- Opening Delimiter -

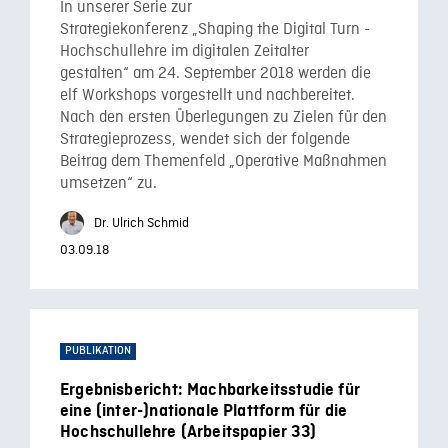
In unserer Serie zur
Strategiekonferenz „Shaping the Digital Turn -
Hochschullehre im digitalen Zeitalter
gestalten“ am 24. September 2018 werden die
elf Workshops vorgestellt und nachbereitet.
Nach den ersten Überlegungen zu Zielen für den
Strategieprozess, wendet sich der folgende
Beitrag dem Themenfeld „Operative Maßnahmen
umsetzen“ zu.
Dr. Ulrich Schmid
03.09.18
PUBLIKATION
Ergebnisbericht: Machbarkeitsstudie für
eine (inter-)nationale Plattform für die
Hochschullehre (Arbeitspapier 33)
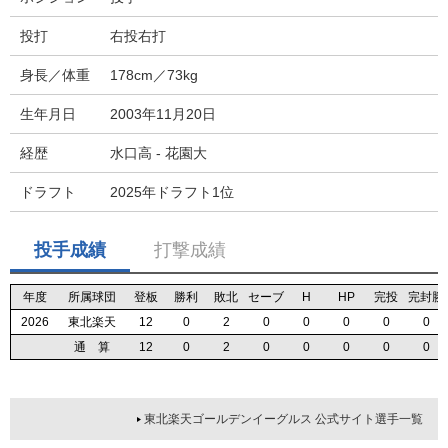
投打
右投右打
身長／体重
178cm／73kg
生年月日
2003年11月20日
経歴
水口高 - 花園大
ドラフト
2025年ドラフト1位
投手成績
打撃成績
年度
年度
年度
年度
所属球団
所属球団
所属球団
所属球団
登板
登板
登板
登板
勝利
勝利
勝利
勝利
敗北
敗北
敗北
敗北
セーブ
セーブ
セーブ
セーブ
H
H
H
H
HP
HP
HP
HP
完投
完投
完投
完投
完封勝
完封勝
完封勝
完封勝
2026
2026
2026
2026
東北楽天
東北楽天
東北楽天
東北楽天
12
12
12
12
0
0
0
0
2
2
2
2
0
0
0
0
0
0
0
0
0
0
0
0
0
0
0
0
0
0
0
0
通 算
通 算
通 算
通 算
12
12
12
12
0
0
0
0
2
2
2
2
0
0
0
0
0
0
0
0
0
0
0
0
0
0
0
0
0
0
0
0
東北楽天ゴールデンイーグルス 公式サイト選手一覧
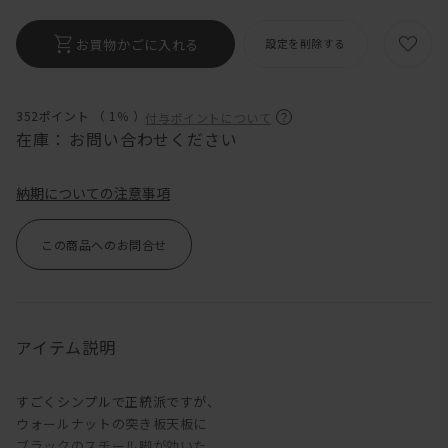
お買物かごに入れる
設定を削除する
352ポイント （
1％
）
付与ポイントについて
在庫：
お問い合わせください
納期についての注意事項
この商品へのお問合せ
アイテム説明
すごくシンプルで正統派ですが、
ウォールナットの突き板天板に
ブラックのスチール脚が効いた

- Closing Delimiter -
- Opening Delimiter -

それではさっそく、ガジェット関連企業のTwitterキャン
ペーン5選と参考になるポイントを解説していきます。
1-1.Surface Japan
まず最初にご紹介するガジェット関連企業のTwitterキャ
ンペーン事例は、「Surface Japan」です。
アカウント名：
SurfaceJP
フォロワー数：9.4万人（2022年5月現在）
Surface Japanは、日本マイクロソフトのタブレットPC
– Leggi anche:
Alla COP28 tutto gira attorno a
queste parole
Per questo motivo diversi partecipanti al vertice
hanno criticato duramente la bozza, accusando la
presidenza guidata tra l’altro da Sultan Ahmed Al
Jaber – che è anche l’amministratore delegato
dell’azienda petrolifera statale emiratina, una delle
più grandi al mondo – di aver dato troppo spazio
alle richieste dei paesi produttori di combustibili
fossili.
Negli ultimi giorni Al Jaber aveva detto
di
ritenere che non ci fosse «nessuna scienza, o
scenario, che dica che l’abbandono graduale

- Closing Delimiter -
- Opening Delimiter -

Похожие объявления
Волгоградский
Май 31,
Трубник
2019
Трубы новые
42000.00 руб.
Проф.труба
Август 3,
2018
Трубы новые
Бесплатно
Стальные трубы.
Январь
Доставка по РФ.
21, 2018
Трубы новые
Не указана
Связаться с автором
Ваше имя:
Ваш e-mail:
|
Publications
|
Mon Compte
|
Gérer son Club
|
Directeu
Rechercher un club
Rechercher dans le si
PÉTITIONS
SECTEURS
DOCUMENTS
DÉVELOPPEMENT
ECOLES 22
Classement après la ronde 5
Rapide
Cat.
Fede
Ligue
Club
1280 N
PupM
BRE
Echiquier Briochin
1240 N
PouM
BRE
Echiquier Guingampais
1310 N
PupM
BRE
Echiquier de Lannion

- Closing Delimiter -

*Exercise requirements*: Please write out, exactly as they appear above, only the lines in the stretch from the line with "Echiquier Guingampais" through the line with "Echiquier de Lannion".

*Answer to this exercise*:
Echiquier Guingampais
1310 N
PupM
BRE
Echiquier de Lannion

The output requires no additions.